そうして歩いていると、剣心が追いついた。

 

 

「フン、遅れたってのに謝罪の一つもなしか」

 

「……すまぬ、雷十太殿」

 

「いや、吾輩は構わんが──

 

「マジでイイ度胸してるな、バカ弟子が」

 

 

それと同時に、視界も開けて……巨大な滝が目に映った。

ざぁざぁという水音が響く中、比古清十郎が吾輩と剣心を一瞥した。

 

 

「さて、無駄話も必要ないだろう。まずはお手並み拝見と行こうか」

 

 

比古清十郎はそう言いつつ、これといった柄も、鍔さえもない刀を鞘ごと腰から抜いた。

手合わせを御所望らしい。

 

どちらが先なのか、そう考えていると──

 

 

「ん?何を呆っとしている。“二人とも”だ」

 

「……なに?」

 

 

吾輩が驚くも、なんて事はないという様子で比古清十郎が笑った。

 

 

「片方ずつなんて面倒でまどろっこしい事はナシだ。
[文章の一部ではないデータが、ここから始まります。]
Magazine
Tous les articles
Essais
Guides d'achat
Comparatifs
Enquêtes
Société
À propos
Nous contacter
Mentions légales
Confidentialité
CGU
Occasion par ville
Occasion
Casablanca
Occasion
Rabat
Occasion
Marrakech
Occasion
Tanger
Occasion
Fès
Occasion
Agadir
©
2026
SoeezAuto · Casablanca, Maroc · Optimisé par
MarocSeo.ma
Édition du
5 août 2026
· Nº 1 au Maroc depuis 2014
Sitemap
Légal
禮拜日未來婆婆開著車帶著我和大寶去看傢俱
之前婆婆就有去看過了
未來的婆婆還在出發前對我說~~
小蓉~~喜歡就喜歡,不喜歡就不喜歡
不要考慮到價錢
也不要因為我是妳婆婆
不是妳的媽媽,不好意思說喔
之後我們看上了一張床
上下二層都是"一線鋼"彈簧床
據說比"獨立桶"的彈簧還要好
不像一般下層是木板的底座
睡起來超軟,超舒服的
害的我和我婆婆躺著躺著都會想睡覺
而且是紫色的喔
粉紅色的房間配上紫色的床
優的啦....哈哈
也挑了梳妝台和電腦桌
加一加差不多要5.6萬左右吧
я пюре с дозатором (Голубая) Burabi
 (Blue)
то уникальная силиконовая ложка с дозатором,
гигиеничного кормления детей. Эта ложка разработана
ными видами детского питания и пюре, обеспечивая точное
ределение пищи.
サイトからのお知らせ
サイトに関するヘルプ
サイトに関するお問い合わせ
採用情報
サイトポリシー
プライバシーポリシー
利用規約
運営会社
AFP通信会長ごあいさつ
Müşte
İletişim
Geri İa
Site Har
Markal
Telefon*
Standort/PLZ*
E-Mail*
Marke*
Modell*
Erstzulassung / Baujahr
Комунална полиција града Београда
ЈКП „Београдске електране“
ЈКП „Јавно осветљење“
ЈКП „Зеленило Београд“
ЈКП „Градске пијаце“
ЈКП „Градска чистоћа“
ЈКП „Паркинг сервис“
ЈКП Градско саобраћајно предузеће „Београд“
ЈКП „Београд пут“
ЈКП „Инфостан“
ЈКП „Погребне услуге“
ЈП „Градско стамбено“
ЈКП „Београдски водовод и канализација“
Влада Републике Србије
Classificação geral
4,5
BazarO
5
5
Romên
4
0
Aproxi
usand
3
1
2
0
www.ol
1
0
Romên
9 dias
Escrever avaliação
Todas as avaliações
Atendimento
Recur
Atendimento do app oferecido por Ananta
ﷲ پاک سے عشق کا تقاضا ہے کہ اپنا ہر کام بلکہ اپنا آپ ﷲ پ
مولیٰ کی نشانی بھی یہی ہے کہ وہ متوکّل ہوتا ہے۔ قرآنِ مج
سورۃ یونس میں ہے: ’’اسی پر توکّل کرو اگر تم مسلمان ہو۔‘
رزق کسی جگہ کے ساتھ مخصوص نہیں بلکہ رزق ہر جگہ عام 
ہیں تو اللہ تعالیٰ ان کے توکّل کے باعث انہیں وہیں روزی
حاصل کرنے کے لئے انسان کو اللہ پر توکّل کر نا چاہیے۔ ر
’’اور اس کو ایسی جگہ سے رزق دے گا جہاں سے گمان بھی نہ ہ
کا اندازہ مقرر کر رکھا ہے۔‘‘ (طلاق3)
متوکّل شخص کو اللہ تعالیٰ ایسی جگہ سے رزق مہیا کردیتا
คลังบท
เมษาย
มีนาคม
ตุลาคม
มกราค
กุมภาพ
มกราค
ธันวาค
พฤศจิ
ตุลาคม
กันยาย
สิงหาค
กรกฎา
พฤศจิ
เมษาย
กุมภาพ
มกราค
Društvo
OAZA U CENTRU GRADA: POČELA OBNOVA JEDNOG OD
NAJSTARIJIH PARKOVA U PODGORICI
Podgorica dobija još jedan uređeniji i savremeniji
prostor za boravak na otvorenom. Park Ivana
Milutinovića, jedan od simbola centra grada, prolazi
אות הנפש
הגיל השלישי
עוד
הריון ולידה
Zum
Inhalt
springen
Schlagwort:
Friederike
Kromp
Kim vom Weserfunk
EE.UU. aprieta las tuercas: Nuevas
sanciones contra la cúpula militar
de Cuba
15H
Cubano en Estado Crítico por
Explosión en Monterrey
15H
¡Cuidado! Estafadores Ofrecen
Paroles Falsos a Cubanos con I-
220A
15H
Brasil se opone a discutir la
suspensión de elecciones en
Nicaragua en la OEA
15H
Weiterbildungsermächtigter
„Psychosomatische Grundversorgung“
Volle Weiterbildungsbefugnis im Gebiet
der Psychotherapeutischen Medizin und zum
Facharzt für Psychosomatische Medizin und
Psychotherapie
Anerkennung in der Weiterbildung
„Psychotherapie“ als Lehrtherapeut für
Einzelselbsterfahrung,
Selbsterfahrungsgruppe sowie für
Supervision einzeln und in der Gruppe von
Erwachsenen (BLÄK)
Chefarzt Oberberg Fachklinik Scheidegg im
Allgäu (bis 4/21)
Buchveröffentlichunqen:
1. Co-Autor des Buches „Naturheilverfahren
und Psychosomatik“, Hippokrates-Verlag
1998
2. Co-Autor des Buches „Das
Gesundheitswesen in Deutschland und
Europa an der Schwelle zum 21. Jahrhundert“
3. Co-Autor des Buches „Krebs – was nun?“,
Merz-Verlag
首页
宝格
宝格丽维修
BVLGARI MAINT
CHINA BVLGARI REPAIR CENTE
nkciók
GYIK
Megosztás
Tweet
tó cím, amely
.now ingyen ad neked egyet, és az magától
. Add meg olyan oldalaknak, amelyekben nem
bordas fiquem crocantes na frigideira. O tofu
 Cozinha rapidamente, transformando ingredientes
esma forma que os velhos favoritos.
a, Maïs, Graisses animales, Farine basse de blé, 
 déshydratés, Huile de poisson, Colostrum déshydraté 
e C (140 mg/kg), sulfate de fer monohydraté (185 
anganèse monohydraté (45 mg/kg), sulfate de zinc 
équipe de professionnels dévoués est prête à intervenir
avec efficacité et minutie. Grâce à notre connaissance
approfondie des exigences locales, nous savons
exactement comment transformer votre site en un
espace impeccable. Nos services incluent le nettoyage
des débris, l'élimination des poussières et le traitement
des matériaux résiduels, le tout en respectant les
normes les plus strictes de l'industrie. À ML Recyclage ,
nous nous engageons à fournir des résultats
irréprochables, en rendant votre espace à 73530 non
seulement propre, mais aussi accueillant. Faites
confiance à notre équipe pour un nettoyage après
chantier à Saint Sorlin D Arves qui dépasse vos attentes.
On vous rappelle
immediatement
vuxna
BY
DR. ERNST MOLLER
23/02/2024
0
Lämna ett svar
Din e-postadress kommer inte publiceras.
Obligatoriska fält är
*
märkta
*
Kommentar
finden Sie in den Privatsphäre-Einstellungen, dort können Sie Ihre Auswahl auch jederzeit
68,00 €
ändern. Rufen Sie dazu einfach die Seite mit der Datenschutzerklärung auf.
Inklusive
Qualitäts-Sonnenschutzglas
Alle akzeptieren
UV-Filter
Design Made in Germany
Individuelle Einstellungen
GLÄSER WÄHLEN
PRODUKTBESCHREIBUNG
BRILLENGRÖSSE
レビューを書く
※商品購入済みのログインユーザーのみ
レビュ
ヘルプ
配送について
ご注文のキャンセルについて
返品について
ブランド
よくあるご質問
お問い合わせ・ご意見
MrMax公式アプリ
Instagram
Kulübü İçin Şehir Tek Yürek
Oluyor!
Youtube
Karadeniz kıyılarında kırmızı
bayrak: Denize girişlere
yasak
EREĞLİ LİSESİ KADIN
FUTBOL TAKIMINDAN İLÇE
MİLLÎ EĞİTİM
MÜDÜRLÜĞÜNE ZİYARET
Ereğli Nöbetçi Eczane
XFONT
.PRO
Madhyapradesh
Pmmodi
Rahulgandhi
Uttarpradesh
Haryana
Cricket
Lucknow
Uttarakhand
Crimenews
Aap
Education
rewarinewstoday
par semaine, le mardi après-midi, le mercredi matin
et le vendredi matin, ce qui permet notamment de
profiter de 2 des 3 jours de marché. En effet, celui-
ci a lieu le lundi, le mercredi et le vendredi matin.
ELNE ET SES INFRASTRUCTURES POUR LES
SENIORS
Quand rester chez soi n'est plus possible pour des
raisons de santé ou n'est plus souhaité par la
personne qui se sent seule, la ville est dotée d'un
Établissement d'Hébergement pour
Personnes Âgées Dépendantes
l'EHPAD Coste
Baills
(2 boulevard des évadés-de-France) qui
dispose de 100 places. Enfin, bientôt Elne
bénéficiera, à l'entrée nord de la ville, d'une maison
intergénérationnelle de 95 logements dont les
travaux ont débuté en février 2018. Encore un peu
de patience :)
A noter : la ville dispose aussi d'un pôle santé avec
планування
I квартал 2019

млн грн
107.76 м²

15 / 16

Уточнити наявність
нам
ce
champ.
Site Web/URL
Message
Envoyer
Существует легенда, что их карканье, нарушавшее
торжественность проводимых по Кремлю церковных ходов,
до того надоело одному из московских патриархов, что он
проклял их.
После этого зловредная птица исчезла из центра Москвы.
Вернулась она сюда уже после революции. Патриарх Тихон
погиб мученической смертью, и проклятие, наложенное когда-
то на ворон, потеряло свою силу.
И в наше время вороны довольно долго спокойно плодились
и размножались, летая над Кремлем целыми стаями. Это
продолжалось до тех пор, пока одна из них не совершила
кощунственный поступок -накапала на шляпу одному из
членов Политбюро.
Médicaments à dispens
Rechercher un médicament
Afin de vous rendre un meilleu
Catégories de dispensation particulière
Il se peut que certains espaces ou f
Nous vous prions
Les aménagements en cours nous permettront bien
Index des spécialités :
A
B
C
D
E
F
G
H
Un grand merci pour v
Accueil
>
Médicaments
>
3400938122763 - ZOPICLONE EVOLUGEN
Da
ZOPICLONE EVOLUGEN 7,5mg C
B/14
お前らの力を、俺に見せろ」

 

 

そう口にして、比古清十郎が刀を抜いた。

 

瞬間、凄まじい剣気が空気に満ちた。

木々が揺れ、木の葉が落ち、地につく前に破裂した。

 

 

「……っ!!」

 

 

今まであったどんな剣客よりも強い。

そんな事は分かっていた。

 

だが、ここまでとは……思わなんだ。

 

 

「……では、参る」

 

 

身動きすら取れない今、先に逆刃刀を抜いたのは剣心だった。

 

 

「……ふんッ!」

 

 

吾輩も続けて、剣を抜いた。

 

危なかった。

呑まれていた。

 

 

「……()ぅッ!」

 

 

吾輩はその怯えを振り払うべく、身体に力を込める。

 

 

「はあぁ……っ!」

 

 

同時に、剣心も己を奮い立たせた。

 

三者三様、剣気を放つ。

空気が歪んで見えるほどの威圧感がぶつかりあい、現実にも干渉を始める。

 

 

「フン、まずは俺に一撃でも当ててみろ。話はそれからだ」

 

 

見えない火花が散る中、比古清十郎がそう告げた。